WHAT YOU SHOULD DO
For the records that follow, say how many lines have the word "mobile" in them. Write the number and nothing more.

* * * *

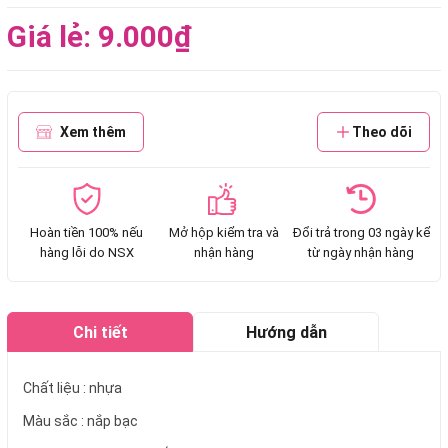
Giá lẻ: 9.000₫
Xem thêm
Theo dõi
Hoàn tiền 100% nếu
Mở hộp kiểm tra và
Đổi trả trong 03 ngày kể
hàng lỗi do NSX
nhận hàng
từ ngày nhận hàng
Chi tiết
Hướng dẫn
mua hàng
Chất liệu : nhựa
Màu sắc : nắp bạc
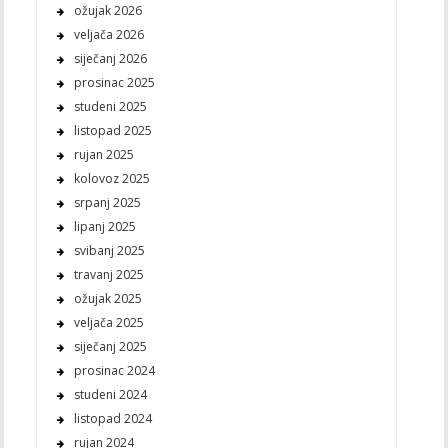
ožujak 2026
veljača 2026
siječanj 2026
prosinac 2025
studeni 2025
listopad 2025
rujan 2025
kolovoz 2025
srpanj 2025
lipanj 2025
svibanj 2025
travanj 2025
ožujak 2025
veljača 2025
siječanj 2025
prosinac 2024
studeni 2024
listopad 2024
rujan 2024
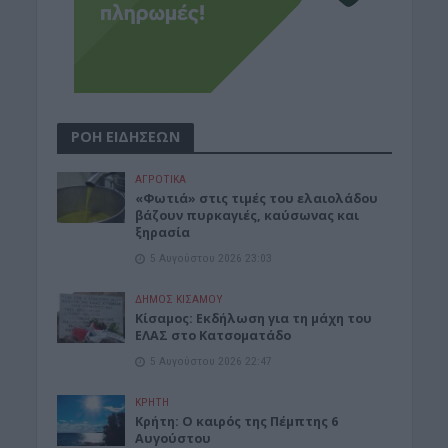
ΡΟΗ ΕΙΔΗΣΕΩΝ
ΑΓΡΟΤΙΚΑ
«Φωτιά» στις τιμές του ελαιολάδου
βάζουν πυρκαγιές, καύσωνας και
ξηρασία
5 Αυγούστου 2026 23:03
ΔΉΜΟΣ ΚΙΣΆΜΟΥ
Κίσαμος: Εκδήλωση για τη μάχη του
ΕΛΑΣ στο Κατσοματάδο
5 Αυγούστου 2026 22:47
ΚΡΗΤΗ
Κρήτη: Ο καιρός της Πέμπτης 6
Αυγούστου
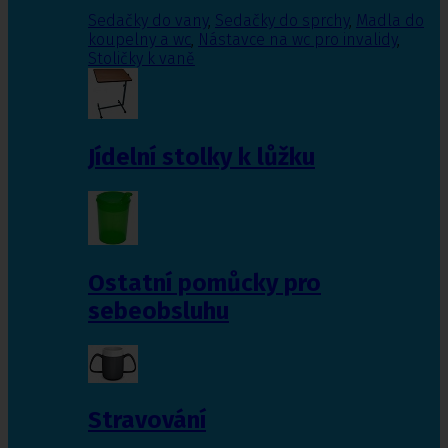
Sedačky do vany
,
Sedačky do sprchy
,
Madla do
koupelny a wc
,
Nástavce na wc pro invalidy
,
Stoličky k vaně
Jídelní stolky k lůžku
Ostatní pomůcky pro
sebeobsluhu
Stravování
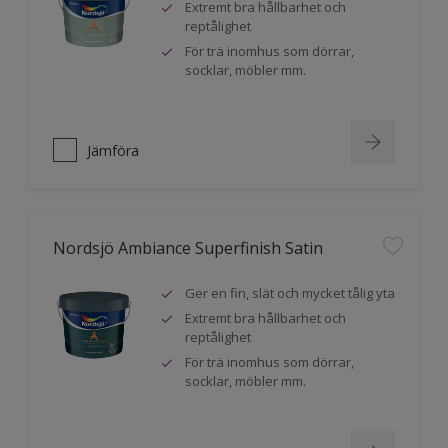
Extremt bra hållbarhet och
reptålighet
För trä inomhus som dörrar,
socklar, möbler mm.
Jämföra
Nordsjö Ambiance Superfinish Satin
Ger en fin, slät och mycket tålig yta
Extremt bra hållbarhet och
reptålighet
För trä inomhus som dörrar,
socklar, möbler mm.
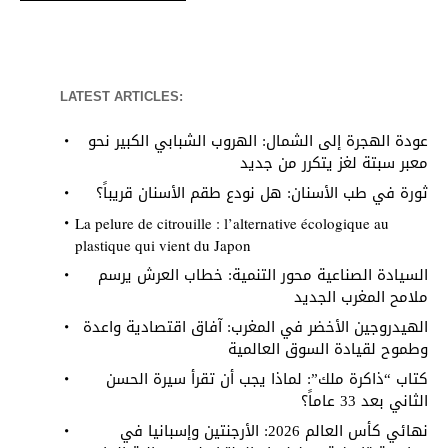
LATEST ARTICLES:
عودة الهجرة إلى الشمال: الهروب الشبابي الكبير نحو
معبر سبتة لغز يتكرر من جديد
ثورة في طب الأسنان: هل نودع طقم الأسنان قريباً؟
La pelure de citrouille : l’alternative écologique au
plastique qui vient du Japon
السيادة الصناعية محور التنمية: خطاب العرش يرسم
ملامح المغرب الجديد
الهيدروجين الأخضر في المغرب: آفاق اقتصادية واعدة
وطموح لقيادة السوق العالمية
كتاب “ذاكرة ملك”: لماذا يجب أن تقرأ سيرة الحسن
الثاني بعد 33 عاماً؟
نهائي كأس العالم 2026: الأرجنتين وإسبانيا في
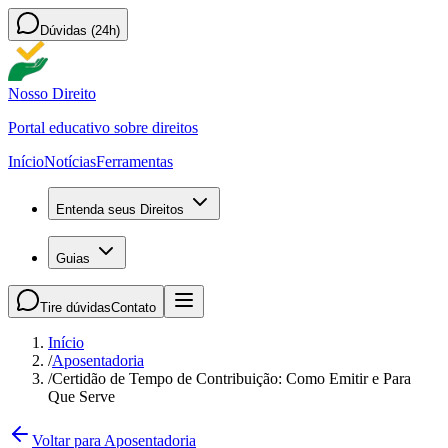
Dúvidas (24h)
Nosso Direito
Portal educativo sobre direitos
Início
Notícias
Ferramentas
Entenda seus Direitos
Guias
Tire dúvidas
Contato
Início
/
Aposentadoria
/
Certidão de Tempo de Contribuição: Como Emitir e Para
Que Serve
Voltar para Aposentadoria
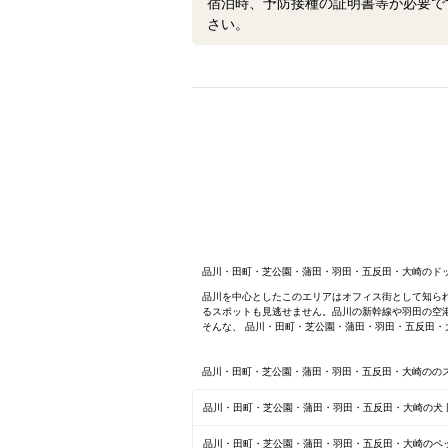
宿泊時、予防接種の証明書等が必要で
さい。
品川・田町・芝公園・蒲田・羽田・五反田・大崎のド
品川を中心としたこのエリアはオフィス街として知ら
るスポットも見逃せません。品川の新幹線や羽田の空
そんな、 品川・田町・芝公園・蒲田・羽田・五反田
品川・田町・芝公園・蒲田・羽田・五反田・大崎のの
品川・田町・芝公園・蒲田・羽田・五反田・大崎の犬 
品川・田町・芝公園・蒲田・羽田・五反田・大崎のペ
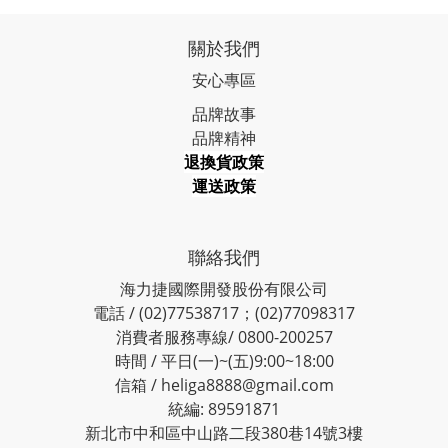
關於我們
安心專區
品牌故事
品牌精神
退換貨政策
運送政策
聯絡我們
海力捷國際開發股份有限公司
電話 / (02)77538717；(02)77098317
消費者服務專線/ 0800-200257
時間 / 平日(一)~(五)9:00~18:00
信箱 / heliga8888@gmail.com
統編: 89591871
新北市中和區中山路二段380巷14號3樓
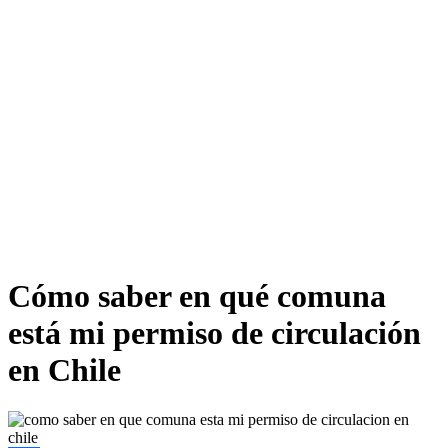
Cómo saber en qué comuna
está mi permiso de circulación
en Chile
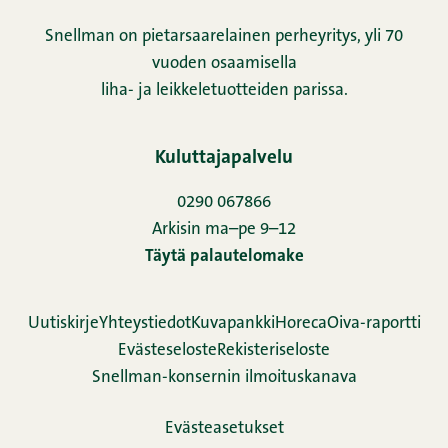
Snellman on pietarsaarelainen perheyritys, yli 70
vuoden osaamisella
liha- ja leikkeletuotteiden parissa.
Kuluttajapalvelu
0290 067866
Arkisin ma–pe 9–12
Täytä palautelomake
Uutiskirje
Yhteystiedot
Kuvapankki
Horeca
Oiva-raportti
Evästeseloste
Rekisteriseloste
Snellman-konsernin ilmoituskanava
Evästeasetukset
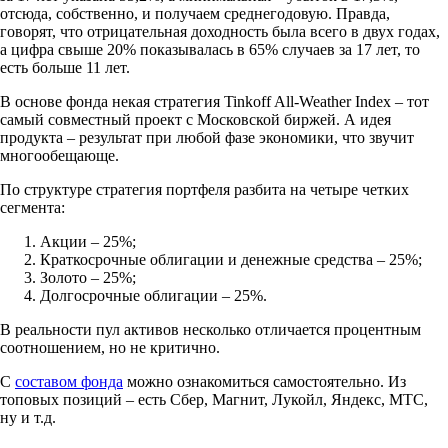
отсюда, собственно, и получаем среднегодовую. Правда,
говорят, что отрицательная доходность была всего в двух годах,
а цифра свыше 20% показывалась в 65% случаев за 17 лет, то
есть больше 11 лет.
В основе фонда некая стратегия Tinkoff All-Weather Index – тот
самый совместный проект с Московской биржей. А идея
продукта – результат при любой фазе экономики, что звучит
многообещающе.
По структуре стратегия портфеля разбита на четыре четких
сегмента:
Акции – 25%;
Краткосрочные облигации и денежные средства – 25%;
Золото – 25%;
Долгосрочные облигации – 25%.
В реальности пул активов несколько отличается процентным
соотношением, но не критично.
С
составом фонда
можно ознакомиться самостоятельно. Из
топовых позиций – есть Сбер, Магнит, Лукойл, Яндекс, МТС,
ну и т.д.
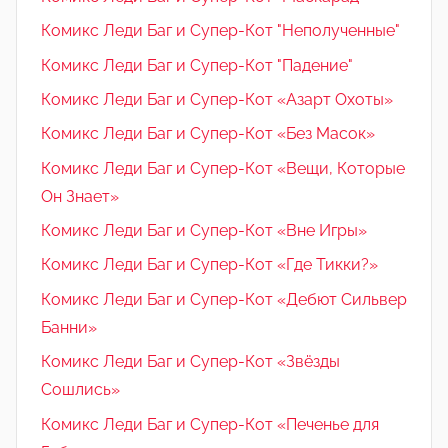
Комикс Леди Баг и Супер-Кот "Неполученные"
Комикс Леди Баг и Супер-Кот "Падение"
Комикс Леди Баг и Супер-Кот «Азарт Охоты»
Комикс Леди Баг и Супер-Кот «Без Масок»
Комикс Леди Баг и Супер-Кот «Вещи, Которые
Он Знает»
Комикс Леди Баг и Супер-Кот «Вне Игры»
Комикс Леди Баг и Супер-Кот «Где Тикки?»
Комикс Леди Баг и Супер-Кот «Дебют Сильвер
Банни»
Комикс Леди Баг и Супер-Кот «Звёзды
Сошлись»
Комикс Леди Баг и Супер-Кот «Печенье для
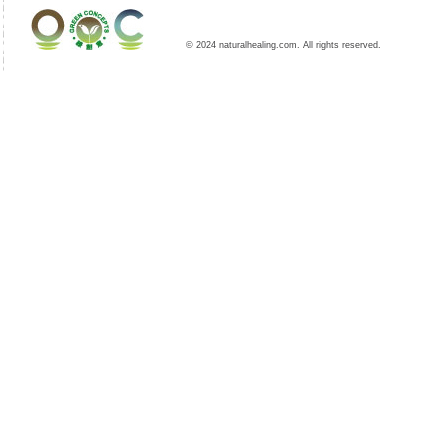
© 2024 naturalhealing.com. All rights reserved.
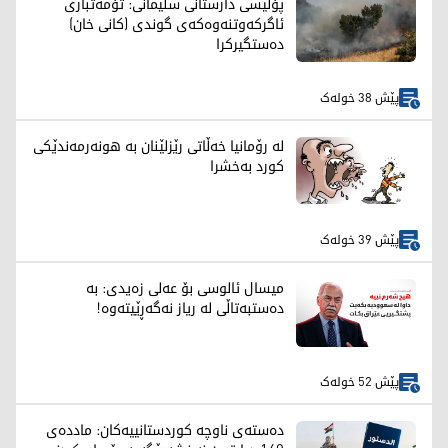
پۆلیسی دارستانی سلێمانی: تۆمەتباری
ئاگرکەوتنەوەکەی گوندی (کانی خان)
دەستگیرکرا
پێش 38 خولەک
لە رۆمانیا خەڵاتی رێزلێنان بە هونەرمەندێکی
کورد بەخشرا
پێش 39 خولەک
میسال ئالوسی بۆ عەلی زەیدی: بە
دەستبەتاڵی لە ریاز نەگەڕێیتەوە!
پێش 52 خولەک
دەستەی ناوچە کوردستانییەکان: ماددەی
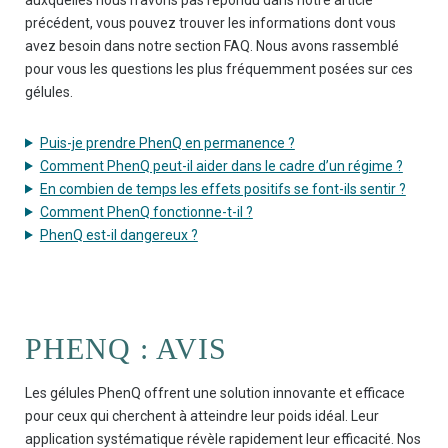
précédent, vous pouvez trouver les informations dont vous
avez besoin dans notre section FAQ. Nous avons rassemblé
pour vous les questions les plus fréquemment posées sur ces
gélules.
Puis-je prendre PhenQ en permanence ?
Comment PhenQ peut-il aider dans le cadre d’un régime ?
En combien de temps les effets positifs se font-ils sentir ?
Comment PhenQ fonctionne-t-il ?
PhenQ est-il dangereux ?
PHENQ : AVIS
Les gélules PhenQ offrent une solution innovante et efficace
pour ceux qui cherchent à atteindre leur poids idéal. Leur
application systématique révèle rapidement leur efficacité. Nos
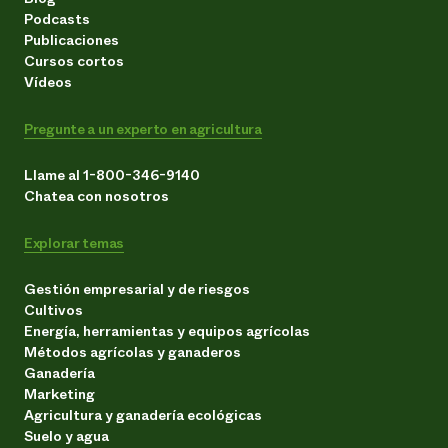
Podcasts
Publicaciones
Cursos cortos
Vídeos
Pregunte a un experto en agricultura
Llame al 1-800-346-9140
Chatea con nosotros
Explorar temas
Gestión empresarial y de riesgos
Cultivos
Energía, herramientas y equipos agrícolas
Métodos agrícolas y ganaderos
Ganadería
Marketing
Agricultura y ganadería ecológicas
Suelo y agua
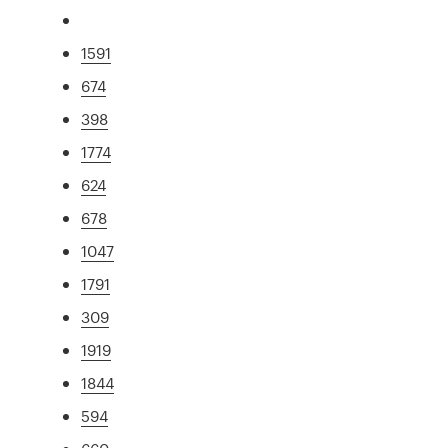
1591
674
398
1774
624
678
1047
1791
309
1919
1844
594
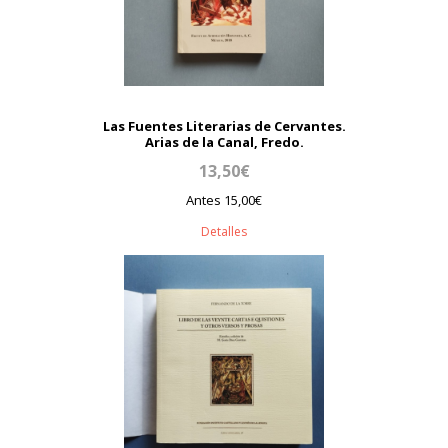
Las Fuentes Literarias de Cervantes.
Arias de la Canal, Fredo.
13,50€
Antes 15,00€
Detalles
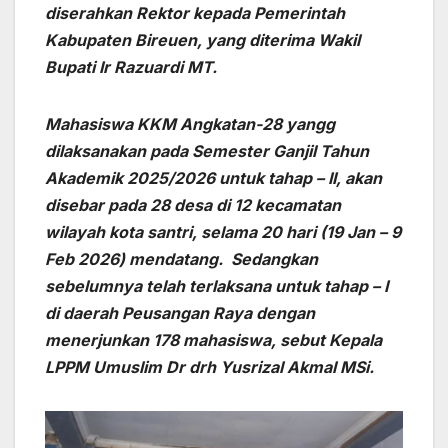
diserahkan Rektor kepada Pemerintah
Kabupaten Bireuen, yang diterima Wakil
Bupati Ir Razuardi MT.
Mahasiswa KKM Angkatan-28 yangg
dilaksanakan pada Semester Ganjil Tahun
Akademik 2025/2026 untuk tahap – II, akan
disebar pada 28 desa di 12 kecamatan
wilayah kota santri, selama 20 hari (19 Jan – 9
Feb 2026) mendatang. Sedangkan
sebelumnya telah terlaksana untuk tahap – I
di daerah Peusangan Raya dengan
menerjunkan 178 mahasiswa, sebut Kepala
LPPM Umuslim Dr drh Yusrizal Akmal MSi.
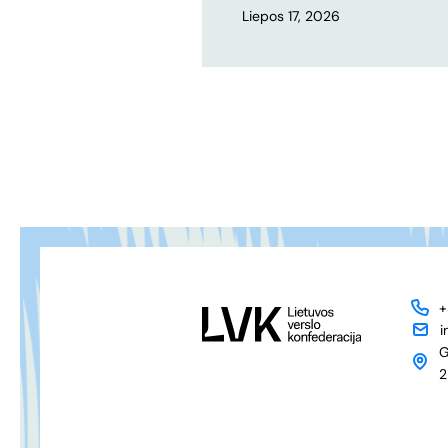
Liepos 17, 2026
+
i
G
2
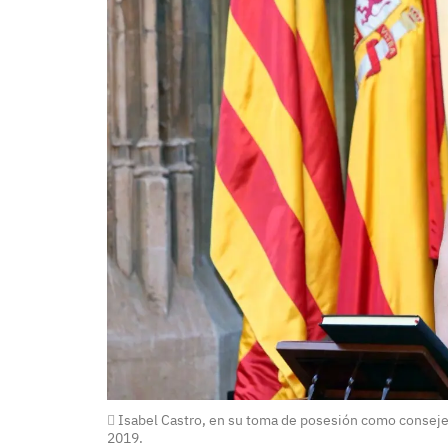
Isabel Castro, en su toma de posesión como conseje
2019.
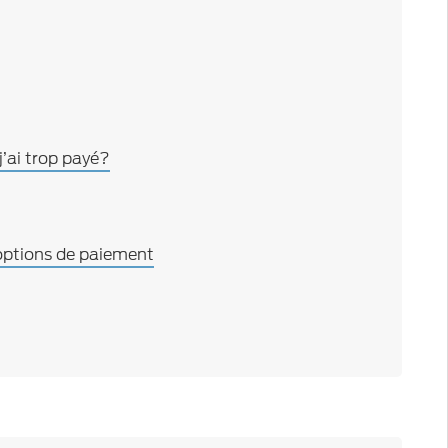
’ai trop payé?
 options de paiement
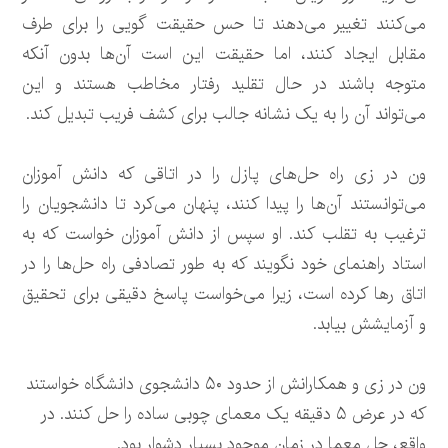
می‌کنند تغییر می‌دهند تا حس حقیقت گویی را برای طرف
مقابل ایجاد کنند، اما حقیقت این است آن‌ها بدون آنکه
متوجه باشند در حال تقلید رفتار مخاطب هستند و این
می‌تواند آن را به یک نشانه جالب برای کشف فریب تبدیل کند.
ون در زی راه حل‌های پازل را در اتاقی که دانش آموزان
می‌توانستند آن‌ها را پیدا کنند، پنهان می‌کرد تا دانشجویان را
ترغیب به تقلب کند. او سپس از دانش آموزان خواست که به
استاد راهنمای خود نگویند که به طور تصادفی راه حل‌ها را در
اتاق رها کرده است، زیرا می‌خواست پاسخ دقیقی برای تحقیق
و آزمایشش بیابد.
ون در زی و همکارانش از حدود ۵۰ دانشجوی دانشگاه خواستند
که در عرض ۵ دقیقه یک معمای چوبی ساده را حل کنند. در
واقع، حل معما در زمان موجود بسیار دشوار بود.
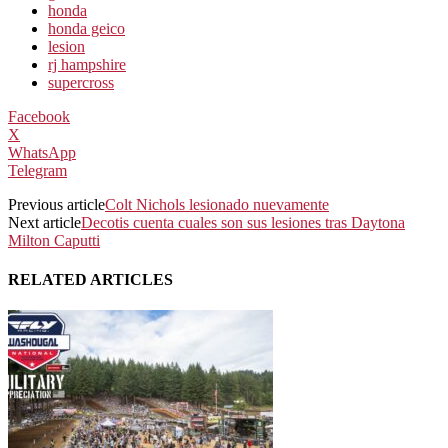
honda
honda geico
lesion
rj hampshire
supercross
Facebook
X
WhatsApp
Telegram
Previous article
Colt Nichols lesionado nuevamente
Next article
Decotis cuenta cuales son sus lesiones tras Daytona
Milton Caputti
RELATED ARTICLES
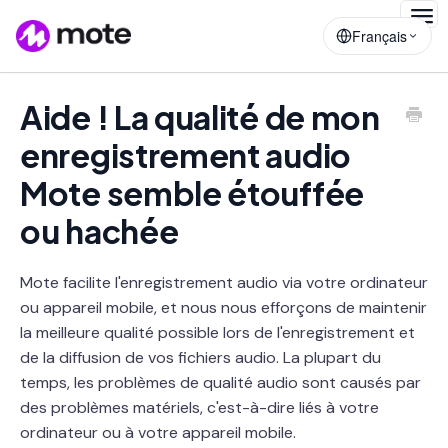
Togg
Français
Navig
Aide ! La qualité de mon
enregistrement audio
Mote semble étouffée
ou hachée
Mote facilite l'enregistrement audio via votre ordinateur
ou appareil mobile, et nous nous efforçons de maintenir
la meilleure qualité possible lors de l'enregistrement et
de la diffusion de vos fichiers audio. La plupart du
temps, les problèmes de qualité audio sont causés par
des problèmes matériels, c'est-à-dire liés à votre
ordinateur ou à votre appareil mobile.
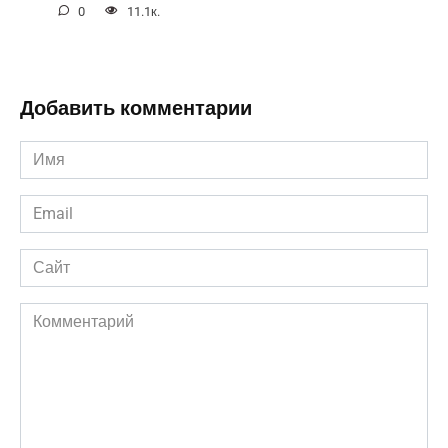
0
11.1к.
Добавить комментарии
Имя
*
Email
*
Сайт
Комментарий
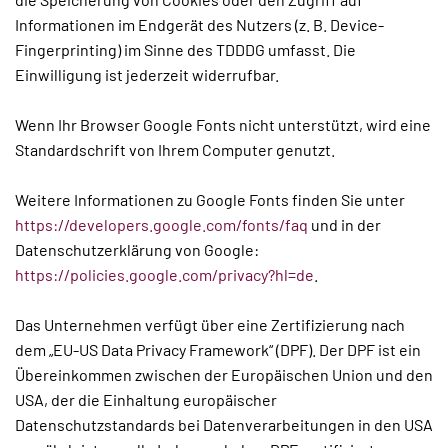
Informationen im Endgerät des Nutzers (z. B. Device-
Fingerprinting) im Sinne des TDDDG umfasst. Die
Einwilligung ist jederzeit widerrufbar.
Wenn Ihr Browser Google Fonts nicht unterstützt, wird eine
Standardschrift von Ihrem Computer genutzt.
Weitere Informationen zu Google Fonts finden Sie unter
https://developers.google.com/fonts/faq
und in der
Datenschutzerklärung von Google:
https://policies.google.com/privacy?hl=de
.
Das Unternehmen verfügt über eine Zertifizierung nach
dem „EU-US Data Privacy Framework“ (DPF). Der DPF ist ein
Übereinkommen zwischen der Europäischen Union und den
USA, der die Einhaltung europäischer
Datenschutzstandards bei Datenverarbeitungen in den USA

* * * *

RESULT OF THIS EXERCISE
2